St. Joseph’s Community Hospital — Patient Safe Replacement Hospital

Safe and Sound

St. Joseph's breaks the mold with standardized rooms

By Jennifer Pfaff

The St. Joseph’s Community Hospital project was born of a simple premise: People are less likely to make mistakes in a familiar environment.

Think about the gas and brake pedals in a car. If the brakes in some cars operated through the left pedal and in others through the right, there’d probably be more accidents.

Staff at the West Bend hospital theorized the same would hold true in a medical environment: If equipment is in the exact same place in every room, the likelihood of human error goes down, said Jon Scholz, senior vice president of CG Schmidt Inc., Milwaukee.

With that theme in mind, the construction manager took on the job of building a standardized hospital, throwing its full support behind the idea that hospitals should be built on patient safety. The result was the new St. Joseph’s, a 190,000-square-foot, 80-bed hospital that delivers ambulatory, clinical, diagnostic, acute and emergency services.

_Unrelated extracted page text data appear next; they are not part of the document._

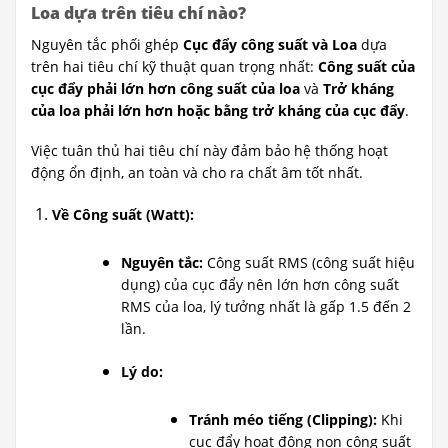
Loa dựa trên tiêu chí nào?
Nguyên tắc phối ghép
Cục đẩy công suất và Loa
dựa
trên hai tiêu chí kỹ thuật quan trọng nhất:
Công suất của
cục đẩy phải lớn hơn công suất của loa
và
Trở kháng
của loa phải lớn hơn hoặc bằng trở kháng của cục đẩy
.
Việc tuân thủ hai tiêu chí này đảm bảo hệ thống hoạt
động ổn định, an toàn và cho ra chất âm tốt nhất.
Về Công suất (Watt):
Nguyên tắc:
Công suất RMS (công suất hiệu
dụng) của cục đẩy nên lớn hơn công suất
RMS của loa, lý tưởng nhất là gấp 1.5 đến 2
lần.
Lý do:
Tránh méo tiếng (Clipping):
Khi
cục đẩy hoạt động non công suất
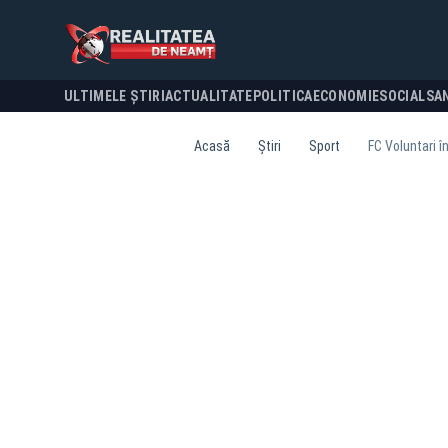
ULTIMELE ȘTIRI
ACTUALITATE
POLITICA
ECONOMIE
SOCIAL
SA
Acasă
Știri
Sport
FC Voluntari î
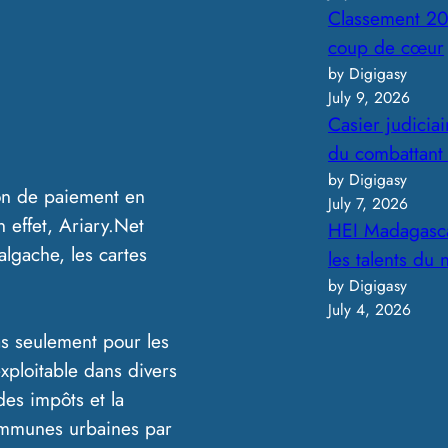
Classement 20
coup de cœur
by Digigasy
July 9, 2026
Casier judicia
du combattant
by Digigasy
ion de paiement en
July 7, 2026
 effet, Ariary.Net
HEI Madagasca
lgache, les cartes
les talents du
by Digigasy
July 4, 2026
as seulement pour les
exploitable dans divers
des impôts et la
communes urbaines par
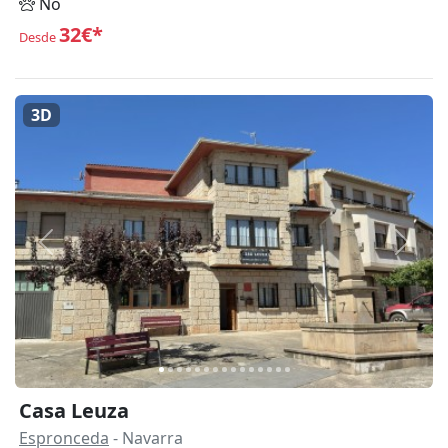
No
32€*
Desde
3D
Anterior
Siguie
Casa Leuza
Espronceda
- Navarra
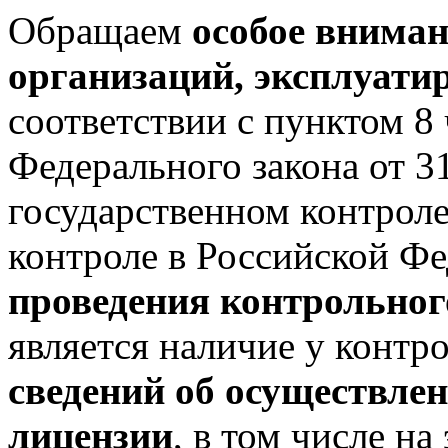
Обращаем
особое вниман
организаций, эксплуат
соответствии с пунктом 8 
Федерального закона от 
государственном контрол
контроле в Российской Ф
проведения контрольног
является наличие у контр
сведений об осуществлен
лицензии
, в том числе н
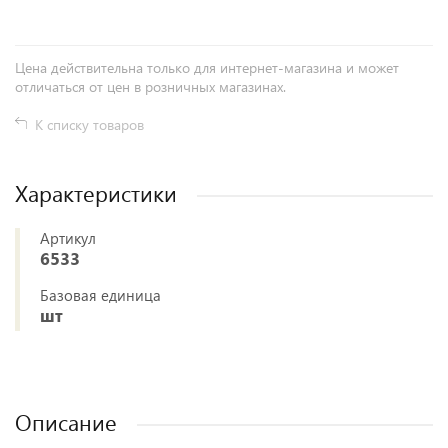
Цена действительна только для интернет-магазина и может
отличаться от цен в розничных магазинах.
К списку товаров
Характеристики
Артикул
6533
Базовая единица
шт
Описание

“Every patient room is identical,” Scholz said. “They are not left- and right-handed rooms.”

Traditional hospitals have a common headwall between patient rooms through which oxygen, water and other equipment can run. Under that configuration, some patients face one end of the building, while others face the opposite end.

That means equipment is located differently depending on what room the patient is in.

That’s not the case at St. Joseph’s.

“The difference is a number of things, from looking at the patient to the gasses in the head wall,” Scholz said. “Everything is in the exact location. It improves the environmental standardization.”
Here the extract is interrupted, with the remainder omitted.